• **EXERCISE DESCRIPTION**: Check every line of the entries below for the word "миру", then give only the number of lines that have it.

[Stored data entries]
=====

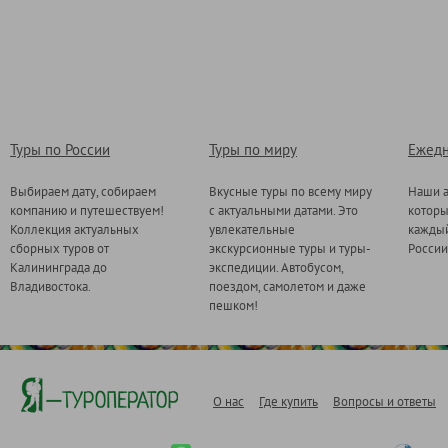
Туры по России
Туры по миру
Ежедн
Выбираем дату, собираем
Вкусные туры по всему миру
Наши а
компанию и путешествуем!
с актуальными датами. Это
котор
Коллекция актуальных
увлекательные
каждый
сборных туров от
экскурсионные туры и туры-
России
Калининграда до
экспедиции. Автобусом,
Владивостока.
поездом, самолетом и даже
пешком!
О нас
Где купить
Вопросы и ответы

=====

• **RESPONSE AREA**: 2